IBM is in the process of building the largest data repository ever constructed, with a combined storage capacity of 120 petabytes. The facility is being developed at the company’s Almaden, California research center.

Technology Review reports that IBM is building the record-breaking storage system for an unnamed client that needs a supercomputer capable of real-world phenomena simulation, such as those used to model weather and climate.

120 petabytes is an enormous amount of storage. To break things down, 1024 gigabytes equal one terabyte. 1024 terabytes equal one petabyte. If I’ve done the math correctly, 120 petabytes is equivalent to 124 million gigabytes.

To put that into perspective, the system could store 24 billion five megabyte MP3 files. Furthermore, about 60 backup copies of the Internet Archive’s WayBack Machine could be stored, with each copy containing 150 billion web pages. In total, the system is expected to hold roughly 1 trillion files.

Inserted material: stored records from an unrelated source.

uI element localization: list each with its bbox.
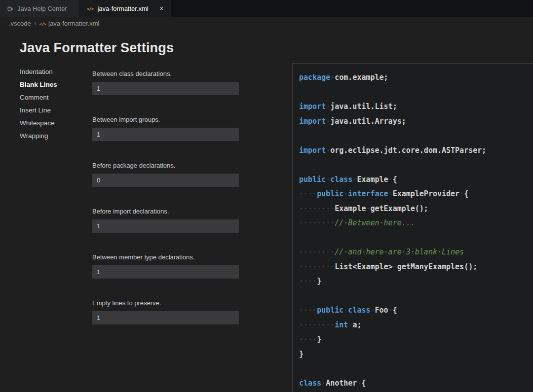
code-line: ········//·and·here·are·3·blank·Lines <box>299 245 529 260</box>
code-line: ····public·class·Foo·{ <box>299 303 529 318</box>
code-preview-panel: package·com.example; import·java.util.Li… <box>292 63 533 392</box>
sidebar-item-wrapping[interactable]: Wrapping <box>20 130 89 143</box>
code-line <box>299 289 529 304</box>
setting-label: Before package declarations. <box>92 161 239 170</box>
setting-input-empty-lines-to-preserve[interactable] <box>92 311 239 324</box>
xml-icon: </> <box>86 6 94 11</box>
setting-field: Empty lines to preserve. <box>92 299 239 324</box>
chevron-right-icon: › <box>34 19 37 28</box>
code-line: ········Example·getExample(); <box>299 202 529 216</box>
code-line: } <box>299 347 529 362</box>
code-line: class·Another·{ <box>299 376 529 391</box>
code-line: ········List<Example>·getManyExamples(); <box>299 260 529 275</box>
tab-java-help-center[interactable]: Java Help Center <box>0 0 79 17</box>
setting-label: Before import declarations. <box>92 207 239 216</box>
breadcrumb-label: .vscode <box>9 20 31 27</box>
vscode-window: Java Help Center </> java-formatter.xml … <box>0 0 533 392</box>
code-line: package·com.example; <box>299 71 529 85</box>
setting-field: Between member type declarations. <box>92 253 239 279</box>
code-line: ········//·Between·here... <box>299 216 529 231</box>
code-line: import·java.util.List; <box>299 100 529 114</box>
setting-label: Between member type declarations. <box>92 253 239 262</box>
code-line: import·org.eclipse.jdt.core.dom.ASTParse… <box>299 143 529 158</box>
code-line <box>299 129 529 143</box>
breadcrumb-label: java-formatter.xml <box>48 20 99 27</box>
close-icon[interactable]: ✕ <box>158 5 165 12</box>
xml-icon: </> <box>39 20 46 27</box>
setting-input-before-import-declarations[interactable] <box>92 219 239 233</box>
code-line: ········int·a; <box>299 318 529 333</box>
setting-label: Between class declarations. <box>92 70 239 78</box>
page-title: Java Formatter Settings <box>20 40 174 56</box>
setting-field: Before import declarations. <box>92 207 239 233</box>
settings-form: Between class declarations. Between impo… <box>92 70 239 345</box>
breadcrumb-item-vscode[interactable]: .vscode <box>9 20 31 27</box>
breadcrumb: .vscode › </> java-formatter.xml <box>0 17 533 29</box>
sidebar-item-insert-line[interactable]: Insert Line <box>20 104 89 117</box>
sidebar-item-blank-lines[interactable]: Blank Lines <box>20 78 89 91</box>
tab-label: java-formatter.xml <box>97 5 148 12</box>
tab-java-formatter-xml[interactable]: </> java-formatter.xml ✕ <box>80 0 171 17</box>
setting-field: Between class declarations. <box>92 70 239 95</box>
code-line <box>299 158 529 173</box>
breadcrumb-item-java-formatter-xml[interactable]: </> java-formatter.xml <box>39 20 100 27</box>
editor-tab-bar: Java Help Center </> java-formatter.xml … <box>0 0 533 17</box>
sidebar-item-indentation[interactable]: Indentation <box>20 66 89 78</box>
setting-field: Before package declarations. <box>92 161 239 187</box>
code-line: ····} <box>299 332 529 347</box>
settings-category-nav: IndentationBlank LinesCommentInsert Line… <box>20 66 89 143</box>
code-line <box>299 361 529 376</box>
setting-input-between-import-groups[interactable] <box>92 128 239 141</box>
code-line: import·java.util.Arrays; <box>299 114 529 129</box>
code-line <box>299 231 529 246</box>
code-line: public·class·Example·{ <box>299 173 529 187</box>
sidebar-item-comment[interactable]: Comment <box>20 91 89 104</box>
setting-input-between-member-type-declarations[interactable] <box>92 265 239 279</box>
java-help-icon <box>6 5 14 12</box>
code-line: ····public·interface·ExampleProvider·{ <box>299 187 529 202</box>
sidebar-item-whitespace[interactable]: Whitespace <box>20 117 89 130</box>
setting-label: Empty lines to preserve. <box>92 299 239 308</box>
tab-label: Java Help Center <box>17 5 67 12</box>
setting-input-between-class-declarations[interactable] <box>92 82 239 95</box>
setting-label: Between import groups. <box>92 115 239 124</box>
setting-field: Between import groups. <box>92 115 239 141</box>
code-line: ····} <box>299 274 529 289</box>
code-line <box>299 85 529 100</box>
setting-input-before-package-declarations[interactable] <box>92 174 239 187</box>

IBM will use 200,000 conventional hard drives to create the data container, which will be about 10 times larger than any previous effort. With so many disks in the array, it’s inevitable that drives will fail, perhaps on a semi-regular basis. IBM is preparing for such a scenario by storing multiple copies of data on different disks as well as employing new methods to keep the supercomputer running at almost full speed should multiple drives expire. According to director of storage research and project leader Bruce Hillsberg, the system should not lose any data for a million years.